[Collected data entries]
########################################
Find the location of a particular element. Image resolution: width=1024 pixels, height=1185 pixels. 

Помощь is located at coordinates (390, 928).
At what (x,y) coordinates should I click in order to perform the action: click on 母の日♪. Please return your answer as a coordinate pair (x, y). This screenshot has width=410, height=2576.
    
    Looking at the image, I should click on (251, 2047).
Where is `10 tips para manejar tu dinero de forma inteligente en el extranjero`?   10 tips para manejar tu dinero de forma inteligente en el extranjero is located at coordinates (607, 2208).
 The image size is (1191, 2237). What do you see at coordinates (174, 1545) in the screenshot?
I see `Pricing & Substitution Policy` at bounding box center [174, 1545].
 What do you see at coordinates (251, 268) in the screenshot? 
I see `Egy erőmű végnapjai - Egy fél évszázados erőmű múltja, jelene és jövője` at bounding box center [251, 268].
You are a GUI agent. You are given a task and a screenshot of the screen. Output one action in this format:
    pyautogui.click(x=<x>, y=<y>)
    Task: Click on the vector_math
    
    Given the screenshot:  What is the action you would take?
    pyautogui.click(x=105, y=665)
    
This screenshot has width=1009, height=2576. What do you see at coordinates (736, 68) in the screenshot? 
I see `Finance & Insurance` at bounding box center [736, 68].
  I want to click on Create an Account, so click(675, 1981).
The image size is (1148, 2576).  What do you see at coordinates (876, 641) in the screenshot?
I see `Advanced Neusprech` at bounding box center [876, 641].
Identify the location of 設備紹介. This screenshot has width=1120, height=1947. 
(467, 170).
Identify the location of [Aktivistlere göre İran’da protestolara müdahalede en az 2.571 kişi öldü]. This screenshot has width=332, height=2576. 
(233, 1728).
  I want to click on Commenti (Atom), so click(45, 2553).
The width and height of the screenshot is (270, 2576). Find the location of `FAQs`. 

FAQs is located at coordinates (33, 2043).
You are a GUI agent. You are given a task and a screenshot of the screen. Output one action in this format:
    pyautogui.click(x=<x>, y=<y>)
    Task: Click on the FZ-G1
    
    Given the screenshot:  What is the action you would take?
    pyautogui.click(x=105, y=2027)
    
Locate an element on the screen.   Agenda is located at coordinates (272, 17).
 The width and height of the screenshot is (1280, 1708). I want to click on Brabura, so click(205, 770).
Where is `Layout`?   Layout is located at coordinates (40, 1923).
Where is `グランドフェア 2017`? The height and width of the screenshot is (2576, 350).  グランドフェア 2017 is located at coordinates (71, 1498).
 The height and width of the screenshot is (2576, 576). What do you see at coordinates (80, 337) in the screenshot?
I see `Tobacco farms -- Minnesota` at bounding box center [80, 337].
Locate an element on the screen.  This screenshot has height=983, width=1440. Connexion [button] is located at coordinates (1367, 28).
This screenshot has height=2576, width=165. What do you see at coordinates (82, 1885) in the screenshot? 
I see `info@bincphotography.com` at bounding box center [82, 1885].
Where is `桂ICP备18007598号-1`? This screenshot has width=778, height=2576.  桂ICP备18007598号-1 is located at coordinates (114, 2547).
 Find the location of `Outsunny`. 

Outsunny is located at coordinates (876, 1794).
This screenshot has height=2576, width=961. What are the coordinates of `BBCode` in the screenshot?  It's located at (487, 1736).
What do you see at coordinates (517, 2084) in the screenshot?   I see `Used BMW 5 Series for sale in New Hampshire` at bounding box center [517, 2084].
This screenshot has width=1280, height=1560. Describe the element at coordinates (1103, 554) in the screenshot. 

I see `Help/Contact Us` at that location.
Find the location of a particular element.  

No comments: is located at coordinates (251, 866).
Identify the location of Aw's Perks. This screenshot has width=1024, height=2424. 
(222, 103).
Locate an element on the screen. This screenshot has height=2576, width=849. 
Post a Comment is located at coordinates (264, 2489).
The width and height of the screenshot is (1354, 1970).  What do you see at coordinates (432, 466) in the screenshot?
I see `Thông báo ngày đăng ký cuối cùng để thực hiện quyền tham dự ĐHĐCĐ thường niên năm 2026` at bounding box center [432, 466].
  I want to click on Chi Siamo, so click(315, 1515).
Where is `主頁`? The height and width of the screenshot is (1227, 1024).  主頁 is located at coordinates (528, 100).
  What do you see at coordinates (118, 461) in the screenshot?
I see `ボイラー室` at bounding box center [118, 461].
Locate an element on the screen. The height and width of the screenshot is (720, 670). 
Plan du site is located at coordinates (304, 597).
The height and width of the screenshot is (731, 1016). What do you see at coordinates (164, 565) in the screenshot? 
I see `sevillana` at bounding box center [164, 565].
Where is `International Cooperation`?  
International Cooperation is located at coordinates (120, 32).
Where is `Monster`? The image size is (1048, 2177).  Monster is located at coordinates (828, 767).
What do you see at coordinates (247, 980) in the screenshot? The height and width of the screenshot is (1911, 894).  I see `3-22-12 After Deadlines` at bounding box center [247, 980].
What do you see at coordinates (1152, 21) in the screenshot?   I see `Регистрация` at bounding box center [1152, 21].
########################################
● What you should do
Would you please transcribe the records above in full and exactly?

● Solved exercise
Find the location of a particular element. Image resolution: width=1024 pixels, height=1185 pixels. 

Помощь is located at coordinates (390, 928).
At what (x,y) coordinates should I click in order to perform the action: click on 母の日♪. Please return your answer as a coordinate pair (x, y). This screenshot has width=410, height=2576.
    
    Looking at the image, I should click on (251, 2047).
Where is `10 tips para manejar tu dinero de forma inteligente en el extranjero`?   10 tips para manejar tu dinero de forma inteligente en el extranjero is located at coordinates (607, 2208).
 The image size is (1191, 2237). What do you see at coordinates (174, 1545) in the screenshot?
I see `Pricing & Substitution Policy` at bounding box center [174, 1545].
 What do you see at coordinates (251, 268) in the screenshot? 
I see `Egy erőmű végnapjai - Egy fél évszázados erőmű múltja, jelene és jövője` at bounding box center [251, 268].
You are a GUI agent. You are given a task and a screenshot of the screen. Output one action in this format:
    pyautogui.click(x=<x>, y=<y>)
    Task: Click on the vector_math
    
    Given the screenshot:  What is the action you would take?
    pyautogui.click(x=105, y=665)
    
This screenshot has width=1009, height=2576. What do you see at coordinates (736, 68) in the screenshot? 
I see `Finance & Insurance` at bounding box center [736, 68].
  I want to click on Create an Account, so click(675, 1981).
The image size is (1148, 2576).  What do you see at coordinates (876, 641) in the screenshot?
I see `Advanced Neusprech` at bounding box center [876, 641].
Identify the location of 設備紹介. This screenshot has width=1120, height=1947. 
(467, 170).
Identify the location of [Aktivistlere göre İran’da protestolara müdahalede en az 2.571 kişi öldü]. This screenshot has width=332, height=2576. 
(233, 1728).
  I want to click on Commenti (Atom), so click(45, 2553).
The width and height of the screenshot is (270, 2576). Find the location of `FAQs`. 

FAQs is located at coordinates (33, 2043).
You are a GUI agent. You are given a task and a screenshot of the screen. Output one action in this format:
    pyautogui.click(x=<x>, y=<y>)
    Task: Click on the FZ-G1
    
    Given the screenshot:  What is the action you would take?
    pyautogui.click(x=105, y=2027)
    
Locate an element on the screen.   Agenda is located at coordinates (272, 17).
 The width and height of the screenshot is (1280, 1708). I want to click on Brabura, so click(205, 770).
Where is `Layout`?   Layout is located at coordinates (40, 1923).
Where is `グランドフェア 2017`? The height and width of the screenshot is (2576, 350).  グランドフェア 2017 is located at coordinates (71, 1498).
 The height and width of the screenshot is (2576, 576). What do you see at coordinates (80, 337) in the screenshot?
I see `Tobacco farms -- Minnesota` at bounding box center [80, 337].
Locate an element on the screen.  This screenshot has height=983, width=1440. Connexion [button] is located at coordinates (1367, 28).
This screenshot has height=2576, width=165. What do you see at coordinates (82, 1885) in the screenshot? 
I see `info@bincphotography.com` at bounding box center [82, 1885].
Where is `桂ICP备18007598号-1`? This screenshot has width=778, height=2576.  桂ICP备18007598号-1 is located at coordinates (114, 2547).
 Find the location of `Outsunny`. 

Outsunny is located at coordinates (876, 1794).
This screenshot has height=2576, width=961. What are the coordinates of `BBCode` in the screenshot?  It's located at (487, 1736).
What do you see at coordinates (517, 2084) in the screenshot?   I see `Used BMW 5 Series for sale in New Hampshire` at bounding box center [517, 2084].
This screenshot has width=1280, height=1560. Describe the element at coordinates (1103, 554) in the screenshot. 

I see `Help/Contact Us` at that location.
Find the location of a particular element.  

No comments: is located at coordinates (251, 866).
Identify the location of Aw's Perks. This screenshot has width=1024, height=2424. 
(222, 103).
Locate an element on the screen. This screenshot has height=2576, width=849. 
Post a Comment is located at coordinates (264, 2489).
The width and height of the screenshot is (1354, 1970).  What do you see at coordinates (432, 466) in the screenshot?
I see `Thông báo ngày đăng ký cuối cùng để thực hiện quyền tham dự ĐHĐCĐ thường niên năm 2026` at bounding box center [432, 466].
  I want to click on Chi Siamo, so click(315, 1515).
Where is `主頁`? The height and width of the screenshot is (1227, 1024).  主頁 is located at coordinates (528, 100).
  What do you see at coordinates (118, 461) in the screenshot?
I see `ボイラー室` at bounding box center [118, 461].
Locate an element on the screen. The height and width of the screenshot is (720, 670). 
Plan du site is located at coordinates (304, 597).
The height and width of the screenshot is (731, 1016). What do you see at coordinates (164, 565) in the screenshot? 
I see `sevillana` at bounding box center [164, 565].
Where is `International Cooperation`?  
International Cooperation is located at coordinates (120, 32).
Where is `Monster`? The image size is (1048, 2177).  Monster is located at coordinates (828, 767).
What do you see at coordinates (247, 980) in the screenshot? The height and width of the screenshot is (1911, 894).  I see `3-22-12 After Deadlines` at bounding box center [247, 980].
What do you see at coordinates (1152, 21) in the screenshot?   I see `Регистрация` at bounding box center [1152, 21].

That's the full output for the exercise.